Collected data:
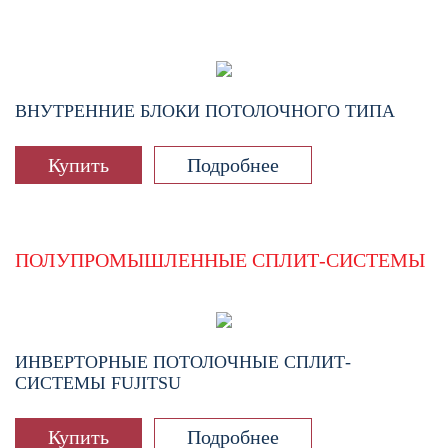
ВНУТРЕННИЕ БЛОКИ ПОТОЛОЧНОГО ТИПА
Купить
Подробнее
ПОЛУПРОМЫШЛЕННЫЕ СПЛИТ-СИСТЕМЫ
ИНВЕРТОРНЫЕ ПОТОЛОЧНЫЕ СПЛИТ-
СИСТЕМЫ FUJITSU
Купить
Подробнее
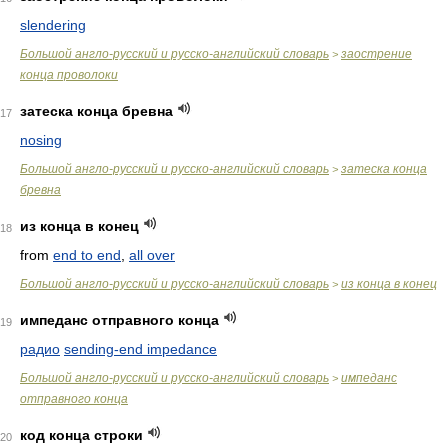
slendering
Большой англо-русский и русско-английский словарь
заострение
>
конца проволоки
затеска конца бревна
17
nosing
Большой англо-русский и русско-английский словарь
затеска конца
>
бревна
из конца в конец
18
from
end to end
,
all over
Большой англо-русский и русско-английский словарь
из конца в конец
>
импеданс отправного конца
19
радио
sending-end impedance
Большой англо-русский и русско-английский словарь
импеданс
>
отправного конца
код конца строки
20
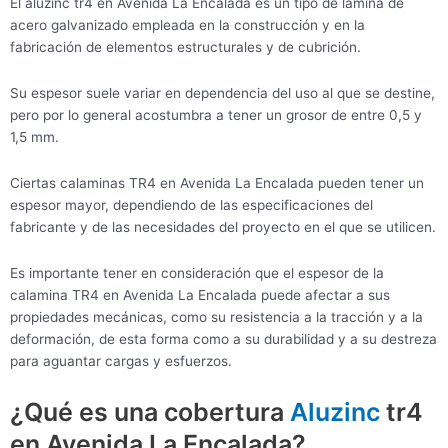
El aluzinc tr4 en Avenida La Encalada es un tipo de lámina de
acero galvanizado empleada en la construcción y en la
fabricación de elementos estructurales y de cubrición.
Su espesor suele variar en dependencia del uso al que se destine,
pero por lo general acostumbra a tener un grosor de entre 0,5 y
1,5 mm.
Ciertas calaminas TR4 en Avenida La Encalada pueden tener un
espesor mayor, dependiendo de las especificaciones del
fabricante y de las necesidades del proyecto en el que se utilicen.
Es importante tener en consideración que el espesor de la
calamina TR4 en Avenida La Encalada puede afectar a sus
propiedades mecánicas, como su resistencia a la tracción y a la
deformación, de esta forma como a su durabilidad y a su destreza
para aguantar cargas y esfuerzos.
¿Qué es una cobertura
Aluzinc
tr4
en Avenida La Encalada?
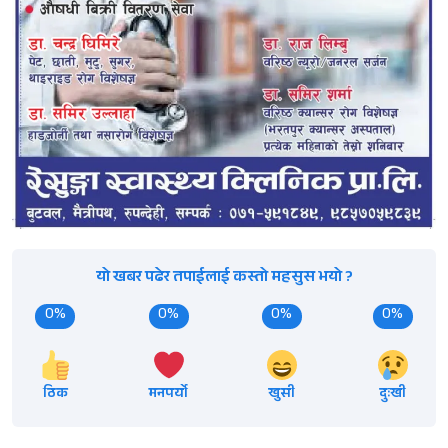
यो खबर पढेर तपाईलाई कस्तो महसुस भयो ?
0%
0%
0%
0%
ठिक
मनपर्यो
खुसी
दुःखी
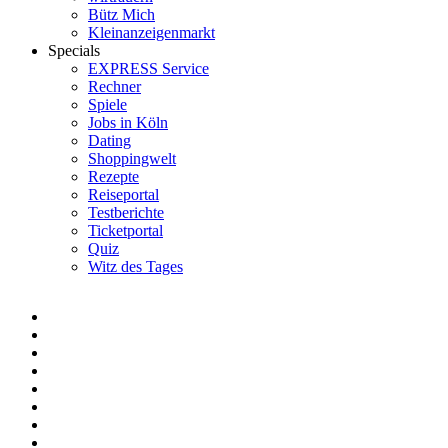
Bütz Mich
Kleinanzeigenmarkt
Specials
EXPRESS Service
Rechner
Spiele
Jobs in Köln
Dating
Shoppingwelt
Rezepte
Reiseportal
Testberichte
Ticketportal
Quiz
Witz des Tages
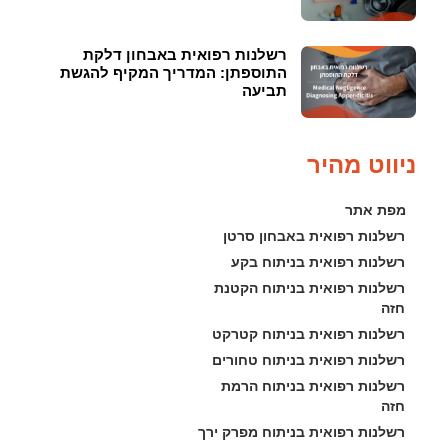
רשלנות רפואית באבחון דלקת
התוספתן: המדריך המקיף להגשת
תביעה
ניווט מהיר
מפת אתר
רשלנות רפואית באבחון סרטן
רשלנות רפואית בניתוח בקע
רשלנות רפואית בניתוח הקטנת 
חזה
רשלנות רפואית בניתוח קטרקט
רשלנות רפואית בניתוח טחורים
רשלנות רפואית בניתוח הרמת 
חזה
רשלנות רפואית בניתוח מפרק ירך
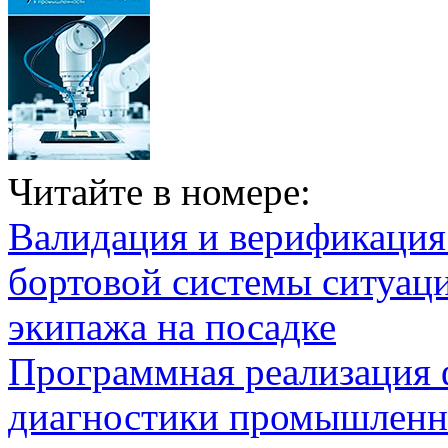
Читайте в номере:
Валидация и верификаци
бортовой системы ситуац
экипажа на посадке
Программная реализация
диагностики промышленн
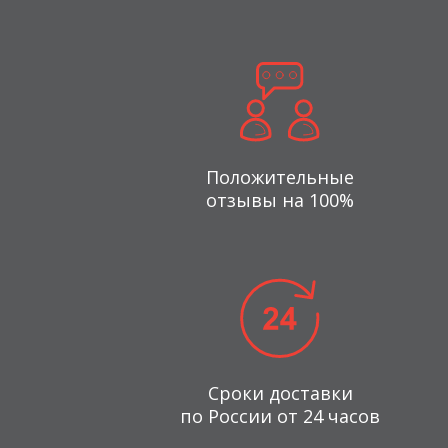
Положительные
отзывы на 100%
Сроки доставки
по России от 24 часов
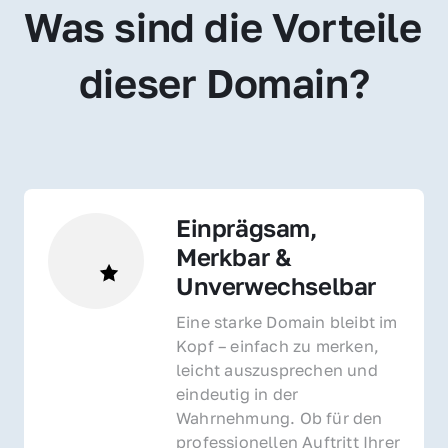
Was sind die Vorteile 
dieser Domain?
Einprägsam, 
Merkbar & 
Unverwechselbar
Eine starke Domain bleibt im 
Kopf – einfach zu merken, 
leicht auszusprechen und 
eindeutig in der 
Wahrnehmung. Ob für den 
professionellen Auftritt Ihrer 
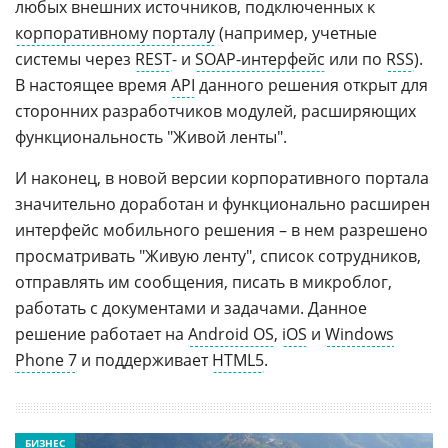
любых внешних источников, подключенных к
корпоративному порталу
(например, учетные
системы через
REST
- и
SOAP-интерфейс
или по
RSS
).
В настоящее время
API
данного решения открыт для
сторонних разработчиков модулей, расширяющих
функциональность "Живой ленты".
И наконец, в новой версии корпоративного портала
значительно доработан и функционально расширен
интерфейс мобильного решения – в нем разрешено
просматривать "Живую ленту", список сотрудников,
отправлять им сообщения, писать в микроблог,
работать с документами и задачами. Данное
решение работает на
Android OS
,
iOS
и
Windows
Phone 7
и поддерживает
HTML5
.
БИЗНЕС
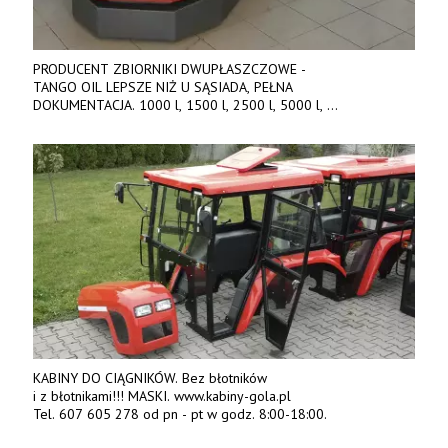
PRODUCENT ZBIORNIKI DWUPŁASZCZOWE -
TANGO OIL LEPSZE NIŻ U SĄSIADA, PEŁNA
DOKUMENTACJA. 1000 l, 1500 l, 2500 l, 5000 l,
produkt polski. Dobra cena, szybkie terminy realizacji. Tel. 536
842 737, www.tango-oil.pl
KABINY DO CIĄGNIKÓW. Bez błotników
i z błotnikami!!! MASKI. www.kabiny-gola.pl
Tel. 607 605 278 od pn - pt w godz. 8:00-18:00.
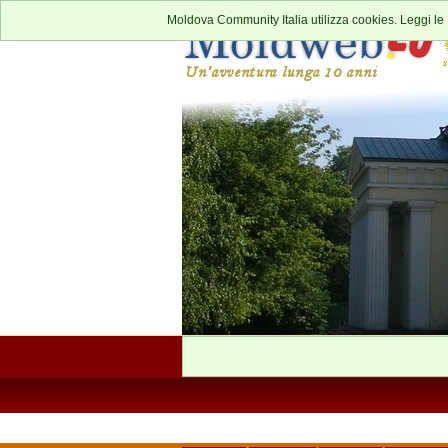
Moldova Community Italia utilizza cookies. Leggi le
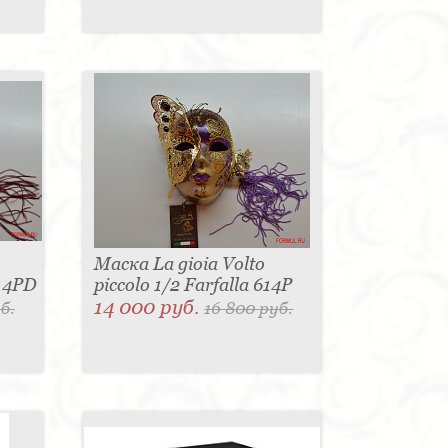
Маска La gioia Volto
614PD
piccolo 1/2 Farfalla 614P
14 000 руб.
б.
16 800 руб.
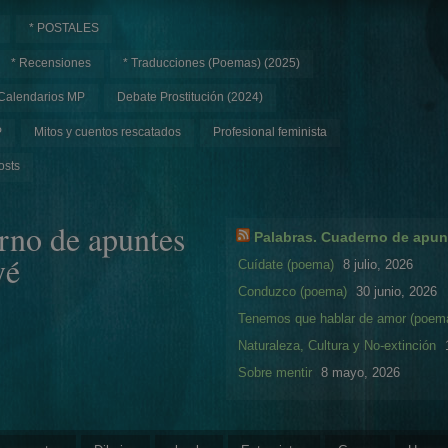
* POSTALES
* Recensiones
* Traducciones (Poemas) (2025)
Calendarios MP
Debate Prostitución (2024)
P
Mitos y cuentos rescatados
Profesional feminista
osts
rno de apuntes
Palabras. Cuaderno de apun
yé
Cuídate (poema)
8 julio, 2026
Conduzco (poema)
30 junio, 2026
Tenemos que hablar de amor (poem
Naturaleza, Cultura y No-extinción
Sobre mentir
8 mayo, 2026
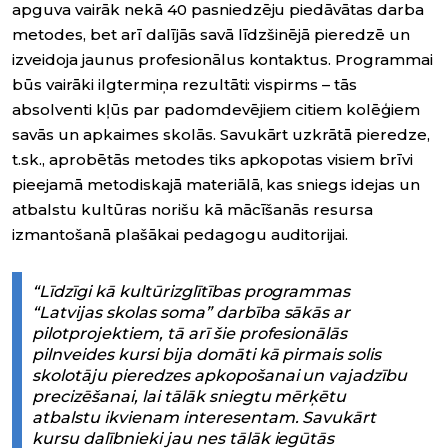
apguva vairāk nekā 40 pasniedzēju piedāvātas darba
metodes, bet arī dalījās savā līdzšinējā pieredzē un
izveidoja jaunus profesionālus kontaktus. Programmai
būs vairāki ilgtermiņa rezultāti: vispirms – tās
absolventi kļūs par padomdevējiem citiem kolēģiem
savās un apkaimes skolās. Savukārt uzkrātā pieredze,
t.sk., aprobētās metodes tiks apkopotas visiem brīvi
pieejamā metodiskajā materiālā, kas sniegs idejas un
atbalstu kultūras norišu kā mācīšanās resursa
izmantošanā plašākai pedagogu auditorijai.
“Līdzīgi kā kultūrizglītības programmas
“Latvijas skolas soma” darbība sākās ar
pilotprojektiem, tā arī šie profesionālās
pilnveides kursi bija domāti kā pirmais solis
skolotāju pieredzes apkopošanai un vajadzību
precizēšanai, lai tālāk sniegtu mērķētu
atbalstu ikvienam interesentam. Savukārt
kursu dalībnieki jau nes tālāk iegūtās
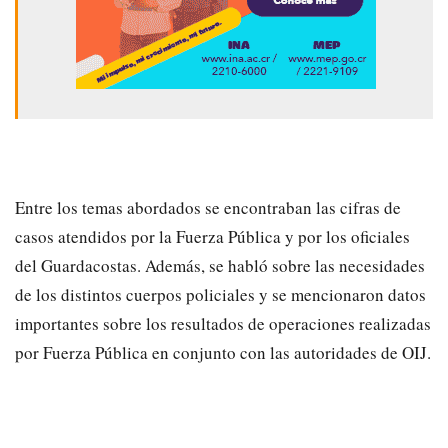
Entre los temas abordados se encontraban las cifras de
casos atendidos por la Fuerza Pública y por los oficiales
del Guardacostas. Además, se habló sobre las necesidades
de los distintos cuerpos policiales y se mencionaron datos
importantes sobre los resultados de operaciones realizadas
por Fuerza Pública en conjunto con las autoridades de OIJ.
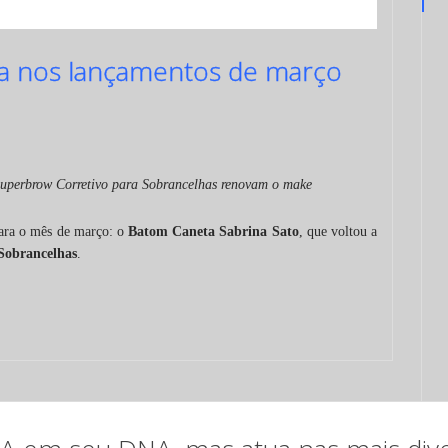
sa nos lançamentos de março
uperbrow Corretivo para Sobrancelhas renovam o make
para o mês de março: o
Batom Caneta Sabrina Sato
, que voltou a
Sobrancelhas
.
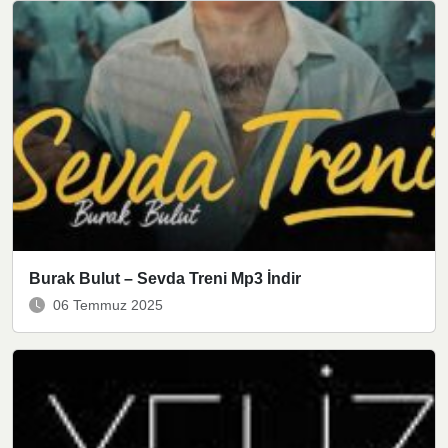
Burak Bulut – Sevda Treni Mp3 İndir
06 Temmuz 2025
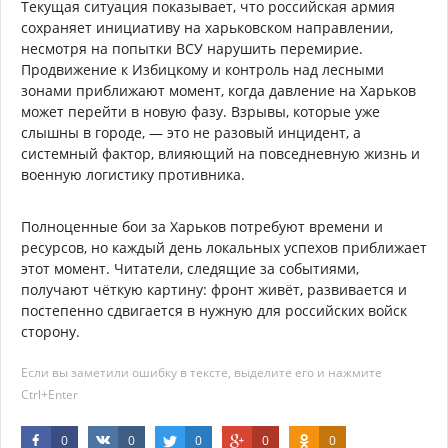
Текущая ситуация показывает, что российская армия
сохраняет инициативу на харьковском направлении,
несмотря на попытки ВСУ нарушить перемирие.
Продвижение к Избицкому и контроль над лесными
зонами приближают момент, когда давление на Харьков
может перейти в новую фазу. Взрывы, которые уже
слышны в городе, — это не разовый инцидент, а
системный фактор, влияющий на повседневную жизнь и
военную логистику противника.
Полноценные бои за Харьков потребуют времени и
ресурсов, но каждый день локальных успехов приближает
этот момент. Читатели, следящие за событиями,
получают чёткую картину: фронт живёт, развивается и
постепенно сдвигается в нужную для российских войск
сторону.
Если вы заметили ошибку в тексте, выделите его и нажмите
Ctrl+Enter
0
0
0
0
0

• Exercise goal
Using the records above, find the number of lines that contain the string "espesor", and give that number without further comment.

• Answer section
3